### Task to complete
Retype the data that follows exactly. No pictures belong in the copy.

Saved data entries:
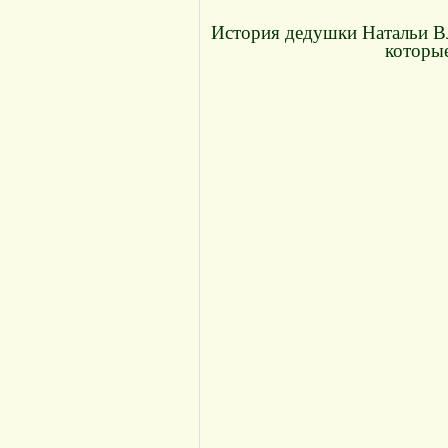
История дедушки Натальи Вл
которые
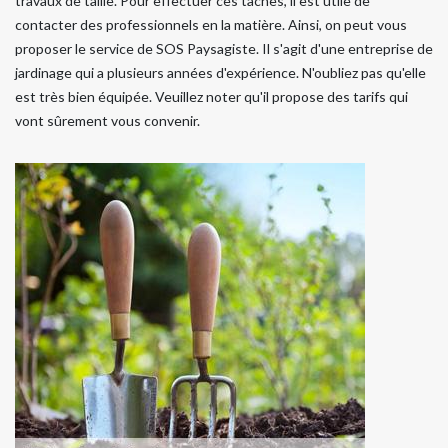
travaux de taille. Pour effectuer ces tâches, il est utile de
contacter des professionnels en la matière. Ainsi, on peut vous
proposer le service de SOS Paysagiste. Il s'agit d'une entreprise de
jardinage qui a plusieurs années d'expérience. N'oubliez pas qu'elle
est très bien équipée. Veuillez noter qu'il propose des tarifs qui
vont sûrement vous convenir.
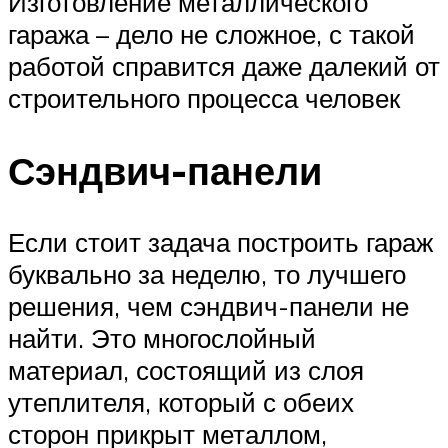
Изготовление металлического
гаража – дело не сложное, с такой
работой справится даже далекий от
строительного процесса человек
Сэндвич-панели
Если стоит задача построить гараж
буквально за неделю, то лучшего
решения, чем сэндвич-панели не
найти. Это многослойный
материал, состоящий из слоя
утеплителя, который с обеих
сторон прикрыт металлом,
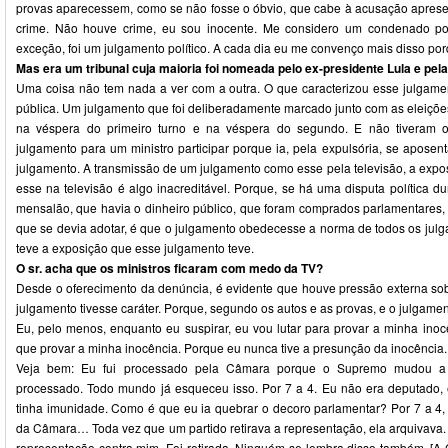
provas aparecessem, como se não fosse o óbvio, que cabe à acusação aprese
crime. Não houve crime, eu sou inocente. Me considero um condenado pol
exceção, foi um julgamento político. A cada dia eu me convenço mais disso po
Mas era um tribunal cuja maioria foi nomeada pelo ex-presidente Lula e pe
Uma coisa não tem nada a ver com a outra. O que caracterizou esse julgamen
pública. Um julgamento que foi deliberadamente marcado junto com as eleiçõe
na véspera do primeiro turno e na véspera do segundo. E não tiveram 
julgamento para um ministro participar porque ia, pela expulsória, se aposent
julgamento. A transmissão de um julgamento como esse pela televisão, a exp
esse na televisão é algo inacreditável. Porque, se há uma disputa política du
mensalão, que havia o dinheiro público, que foram comprados parlamentares
que se devia adotar, é que o julgamento obedecesse a norma de todos os ju
teve a exposição que esse julgamento teve.
O sr. acha que os ministros ficaram com medo da TV?
Desde o oferecimento da denúncia, é evidente que houve pressão externa s
julgamento tivesse caráter. Porque, segundo os autos e as provas, e o julgament
Eu, pelo menos, enquanto eu suspirar, eu vou lutar para provar a minha inoc
que provar a minha inocência. Porque eu nunca tive a presunção da inocência.
Veja bem: Eu fui processado pela Câmara porque o Supremo mudou a j
processado. Todo mundo já esqueceu isso. Por 7 a 4. Eu não era deputado, 
tinha imunidade. Como é que eu ia quebrar o decoro parlamentar? Por 7 a 4
da Câmara… Toda vez que um partido retirava a representação, ela arquivava.
representação contra mim. Foi retirada. Ninguém se lembra disso também. [A 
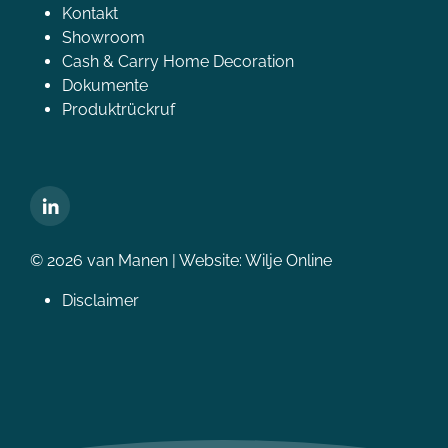
Kontakt
Showroom
Cash & Carry Home Decoration
Dokumente
Produktrückruf
© 2026 van Manen | Website:
Wilje Online
Disclaimer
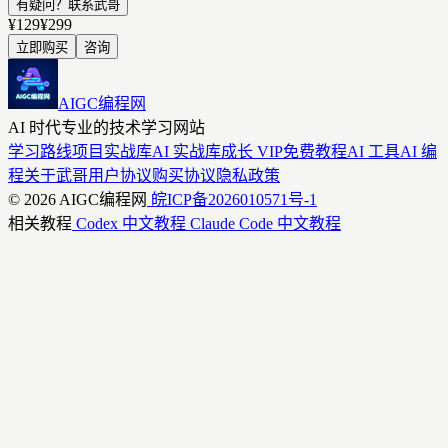
有疑问？联系武哥
¥129
¥299
立即购买
咨询
AIGC编程网
AI 时代专业的技术学习网站
学习路线
项目实战库
AI 实战库
成长 VIP
免费教程
AI 工具
AI 编
程
关于武哥
用户协议
购买协议
隐私政策
© 2026 AIGC编程网
皖ICP备2026010571号-1
相关教程
Codex 中文教程
Claude Code 中文教程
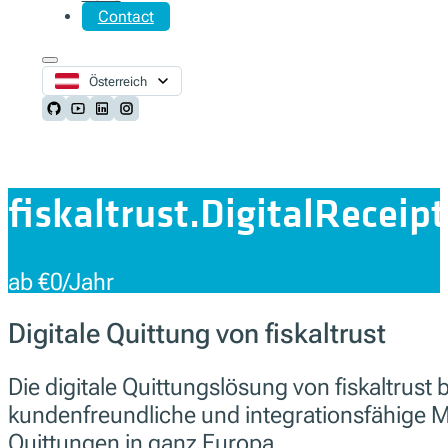
Contact
Österreich
Follow us on Github
Follow us on Youtube
Follow us on LinkedIn
Follow us on Instagram
fiskaltrust.DigitalReceipt
ab €0/Jahr
Digitale Quittung von fiskaltrust
Die digitale Quittungslösung von fiskaltrust 
kundenfreundliche und integrationsfähige M
Quittungen in ganz Europa.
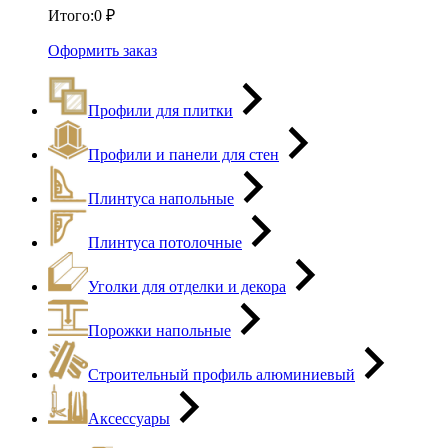
Итого:
0
₽
Оформить заказ
Профили для плитки
Профили и панели для стен
Плинтуса напольные
Плинтуса потолочные
Уголки для отделки и декора
Порожки напольные
Строительный профиль алюминиевый
Аксессуары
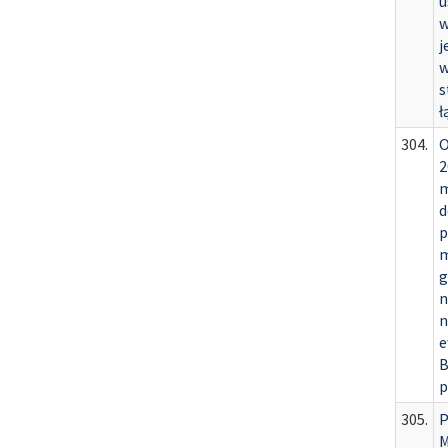
u
w
j
w
s
ł
304.
O
2
m
d
p
m
g
n
n
e
B
p
305.
P
M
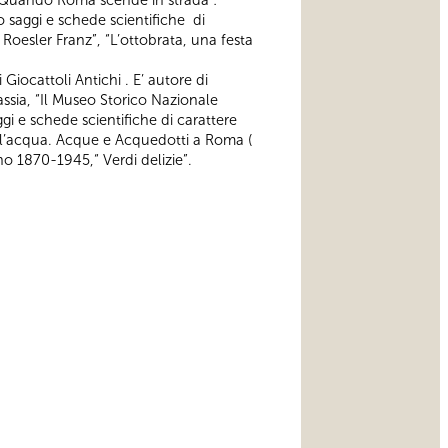
, “Quando Roma scende in strada :
 saggi e schede scientifiche di
e Roesler Franz”, “L’ottobrata, una festa
iocattoli Antichi . E’ autore di
Sassia, “Il Museo Storico Nazionale
ggi e schede scientifiche di carattere
 dell’acqua. Acque e Acquedotti a Roma (
no 1870-1945,“ Verdi delizie”.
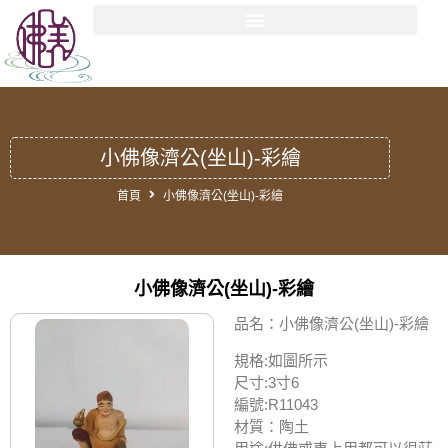
小佛像濟公(坐山)-彩繪
首頁
小佛像濟公(坐山)-彩繪
小佛像濟公(坐山)-彩繪
品名：小佛像濟公(坐山)-彩繪
規格:如圖所示
尺寸:3寸6
編號:R11043
材質：陶土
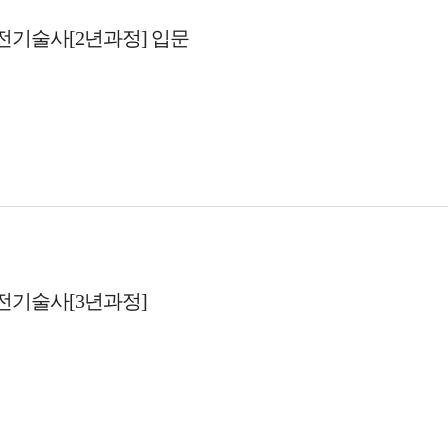
기술사[2년과정] 입문
전기술사[3년과정]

### Written response
История дедушки Натальи Вл
которые
travaux de taille. Pour effectuer ces tâches, il est utile de
contacter des professionnels en la matière. Ainsi, on peut vous
proposer le service de SOS Paysagiste. Il s'agit d'une entreprise de
jardinage qui a plusieurs années d'expérience. N'oubliez pas qu'elle
est très bien équipée. Veuillez noter qu'il propose des tarifs qui
vont sûrement vous convenir.
Изготовление металлического
гаража – дело не сложное, с такой
работой справится даже далекий от
строительного процесса человек
Сэндвич-панели
Если стоит задача построить гараж
буквально за неделю, то лучшего
решения, чем сэндвич-панели не
найти. Это многослойный
материал, состоящий из слоя
утеплителя, который с обеих
сторон прикрыт металлом,
provas aparecessem, como se não fosse o óbvio, que cabe à acusação aprese
crime. Não houve crime, eu sou inocente. Me considero um condenado pol
exceção, foi um julgamento político. A cada dia eu me convenço mais disso po
Mas era um tribunal cuja maioria foi nomeada pelo ex-presidente Lula e pe
Uma coisa não tem nada a ver com a outra. O que caracterizou esse julgamen
pública. Um julgamento que foi deliberadamente marcado junto com as eleiçõe
na véspera do primeiro turno e na véspera do segundo. E não tiveram 
julgamento para um ministro participar porque ia, pela expulsória, se aposent
julgamento. A transmissão de um julgamento como esse pela televisão, a exp
esse na televisão é algo inacreditável. Porque, se há uma disputa política du
mensalão, que havia o dinheiro público, que foram comprados parlamentares
que se devia adotar, é que o julgamento obedecesse a norma de todos os ju
teve a exposição que esse julgamento teve.
O sr. acha que os ministros ficaram com medo da TV?
Desde o oferecimento da denúncia, é evidente que houve pressão externa s
julgamento tivesse caráter. Porque, segundo os autos e as provas, e o julgament
Eu, pelo menos, enquanto eu suspirar, eu vou lutar para provar a minha inoc
que provar a minha inocência. Porque eu nunca tive a presunção da inocência.
Veja bem: Eu fui processado pela Câmara porque o Supremo mudou a j
processado. Todo mundo já esqueceu isso. Por 7 a 4. Eu não era deputado, 
tinha imunidade. Como é que eu ia quebrar o decoro parlamentar? Por 7 a 4
da Câmara… Toda vez que um partido retirava a representação, ela arquivava.
representação contra mim. Foi retirada. Ninguém se lembra disso também. [A 
Kontakt
Showroom
Cash & Carry Home Decoration
Dokumente
Produktrückruf
© 2026 van Manen | Website:
Wilje Online
Disclaimer
有疑问？联系武哥
¥129
¥299
立即购买
咨询
AIGC编程网
AI 时代专业的技术学习网站
学习路线
项目实战库
AI 实战库
成长 VIP
免费教程
AI 工具
AI 编
程
关于武哥
用户协议
购买协议
隐私政策
© 2026 AIGC编程网
皖ICP备2026010571号-1
相关教程
Codex 中文教程
Claude Code 中文教程
Contact
Österreich
Follow us on Github
Follow us on Youtube
Follow us on LinkedIn
Follow us on Instagram
fiskaltrust.DigitalReceipt
ab €0/Jahr
Digitale Quittung von fiskaltrust
Die digitale Quittungslösung von fiskaltrust 
kundenfreundliche und integrationsfähige M
Quittungen in ganz Europa.
Итого:
0
₽
Оформить заказ
Профили для плитки
Профили и панели для стен
Плинтуса напольные
Плинтуса потолочные
Уголки для отделки и декора
Порожки напольные
Строительный профиль алюминиевый
Аксессуары
u
w
j
w
s
ł
304.
O
2
m
d
p
m
g
n
n
e
B
p
305.
P
M
, “Quando Roma scende in strada :
 saggi e schede scientifiche di
e Roesler Franz”, “L’ottobrata, una festa
iocattoli Antichi . E’ autore di
Sassia, “Il Museo Storico Nazionale
ggi e schede scientifiche di carattere
 dell’acqua. Acque e Acquedotti a Roma (
no 1870-1945,“ Verdi delizie”.
小佛像濟公(坐山)-彩繪
首頁
小佛像濟公(坐山)-彩繪
小佛像濟公(坐山)-彩繪
品名：小佛像濟公(坐山)-彩繪
規格:如圖所示
尺寸:3寸6
編號:R11043
材質：陶土
기술사[2년과정] 입문
전기술사[3년과정]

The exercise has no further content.